38.8% of Iowans Surveyed Plan to Pay Down Their Debt with Their Tax Refunds

CONSIDER THIS: Tax refund time is just around the corner, and many Iowans are eager to pay down their debt. Last year, the IRS issued more than 104 million refunds totaling $282 billion. For many Americans, their tax refund represents one of the most substantial debt payments they will make all year.

According to a survey of 890 Iowa credit union members conducted by the Iowa Credit Union League (ICUL), 38.8% of respondents plan to use their refund to pay down existing debt in 2013. Similarly, 36.8% of respondents said they plan to save their tax refunds in 2013. Only 4.1% of Iowans are using their tax returns for large purchases, while a small number have designated the funds to start a new business (0.7%).

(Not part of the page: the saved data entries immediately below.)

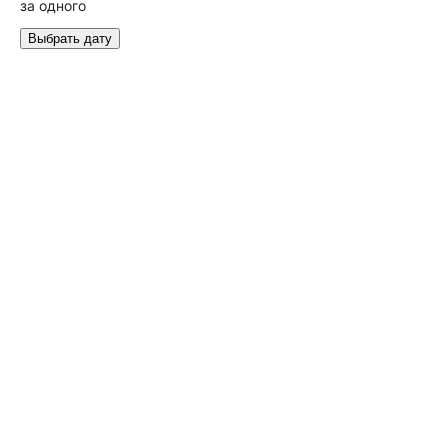
за одного
Выбрать дату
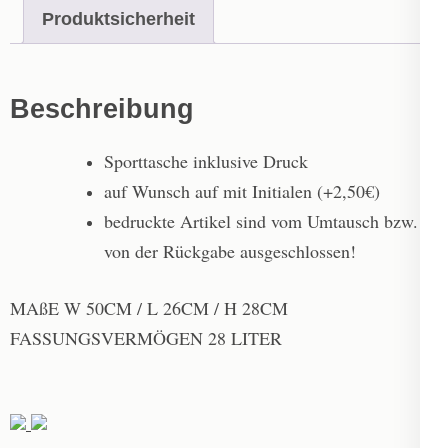
Produktsicherheit
Beschreibung
Sporttasche inklusive Druck
auf Wunsch auf mit Initialen (+2,50€)
bedruckte Artikel sind vom Umtausch bzw.
von der Rückgabe ausgeschlossen!
MAßE W 50CM / L 26CM / H 28CM
FASSUNGSVERMÖGEN 28 LITER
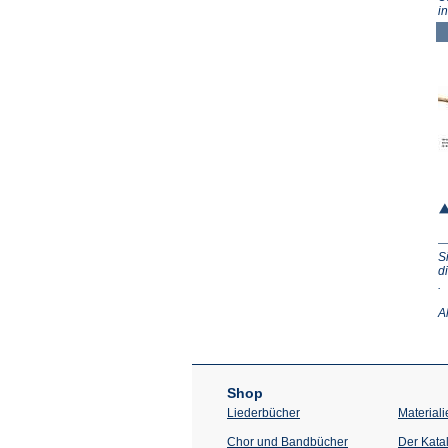
i
S
d
(Ö
.
in
e
A
n
T
Shop
Liederbücher
Materiali
Chor und Bandbücher
Der Kata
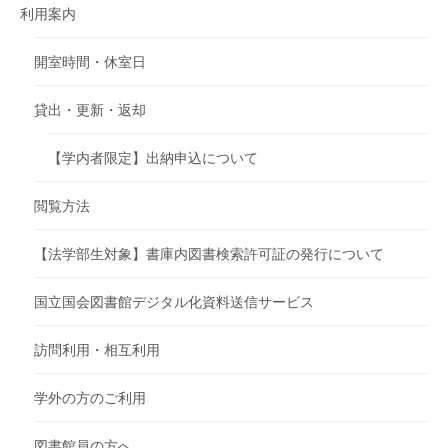
利用案内
開室時間・休室日
貸出・更新・返却
【学内者限定】出納申込について
閲覧方法
【法学部生対象】書庫内図書検索許可証の発行について
国立国会図書館デジタル化資料送信サービス
訪問利用・相互利用
学外の方のご利用
図書館員の方へ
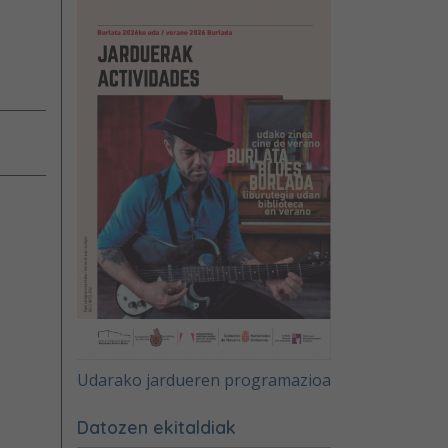
Udarako jardueren programazioa
Datozen ekitaldiak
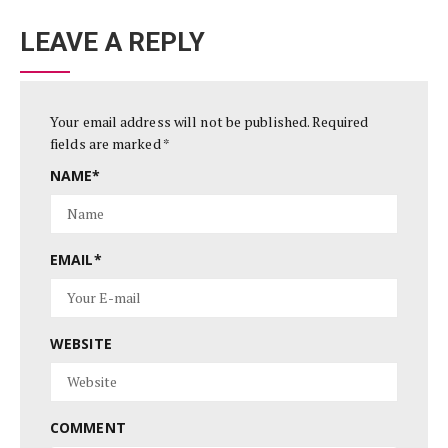
LEAVE A REPLY
Your email address will not be published.
Required
fields are marked
*
NAME
*
EMAIL
*
WEBSITE
COMMENT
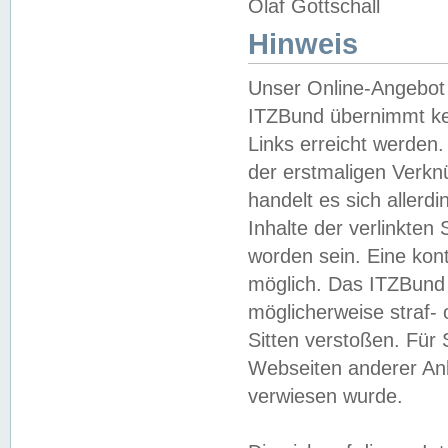
Olaf Gottschall
Hinweis
Unser Online-Angebot 
ITZBund übernimmt kei
Links erreicht werden.
der erstmaligen Verknü
handelt es sich aller
Inhalte der verlinkte
worden sein. Eine kont
möglich. Das ITZBund d
möglicherweise straf- 
Sitten verstoßen. Für
Webseiten anderer Anbi
verwiesen wurde.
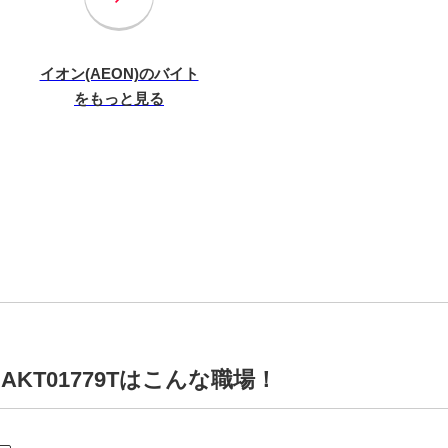
イオン(AEON)のバイト
をもっと見る
AKT01779Tはこんな職場！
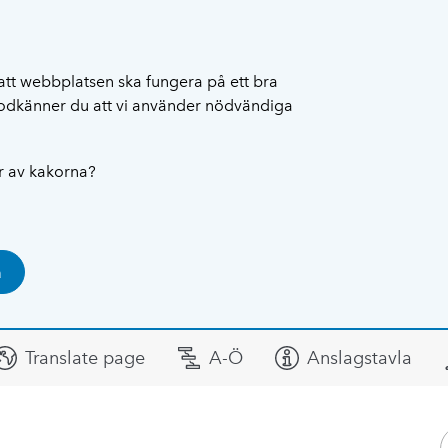
att webbplatsen ska fungera på ett bra
 godkänner du att vi använder nödvändiga
ar av kakorna?
a
Translate page
A-Ö
Anslagstavla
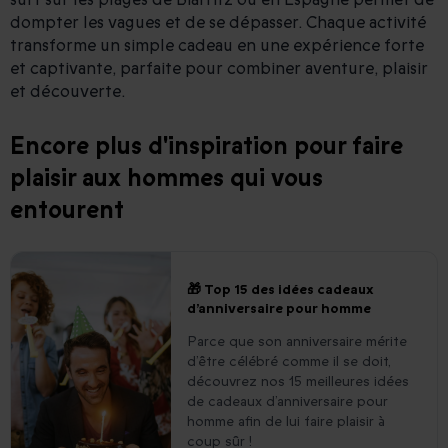
dompter les vagues et de se dépasser. Chaque activité
transforme un simple cadeau en une expérience forte
et captivante, parfaite pour combiner aventure, plaisir
et découverte.
Encore plus d'inspiration pour faire
plaisir aux hommes qui vous
entourent
🎁 Top 15 des idées cadeaux
d’anniversaire pour homme
Parce que son anniversaire mérite
d’être célébré comme il se doit,
découvrez nos 15 meilleures idées
de cadeaux d’anniversaire pour
homme afin de lui faire plaisir à
coup sûr !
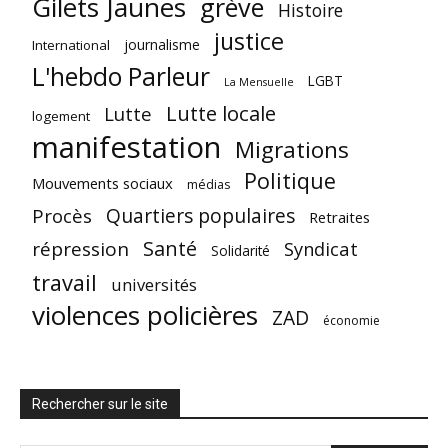
Gilets Jaunes
grève
Histoire
justice
journalisme
International
L'hebdo Parleur
LGBT
La Mensuelle
Lutte locale
Lutte
logement
manifestation
Migrations
Politique
Mouvements sociaux
médias
Quartiers populaires
Procès
Retraites
Santé
répression
Syndicat
Solidarité
travail
universités
violences policières
ZAD
économie
Rechercher sur le site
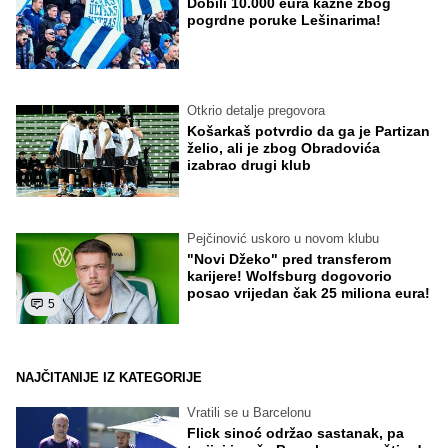
Dobili 10.000 eura kazne zbog
pogrdne poruke Lešinarima!
Otkrio detalje pregovora
Košarkaš potvrdio da ga je Partizan
želio, ali je zbog Obradovića
izabrao drugi klub
Pejčinović uskoro u novom klubu
"Novi Džeko" pred transferom
karijere! Wolfsburg dogovorio
posao vrijedan čak 25 miliona eura!
5
NAJČITANIJE IZ KATEGORIJE
Vratili se u Barcelonu
Flick sinoć održao sastanak, pa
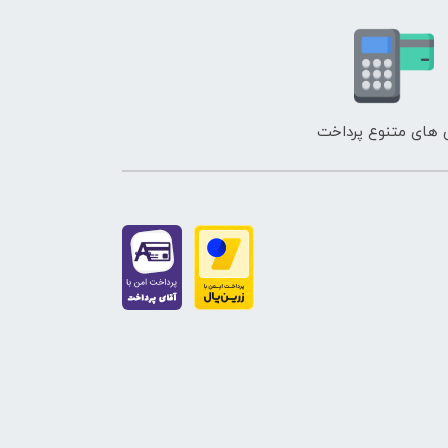
Toothpast
های متنوع پرداخت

Many financial experts suggest using a tax refund to establish an “emergency fund” for those who do not already have one. Keeping these funds separate from a regular checking account will discourage spending, and a savings component allows individuals to access funds that can help them avoid going into debt.

The IRS has made it easier to save your tax refund for a “rainy day” by allowing recipients to have the refund split up and deposited in up to three different accounts. This gives consumers the option to earmark portions of their refund for spending and/or saving.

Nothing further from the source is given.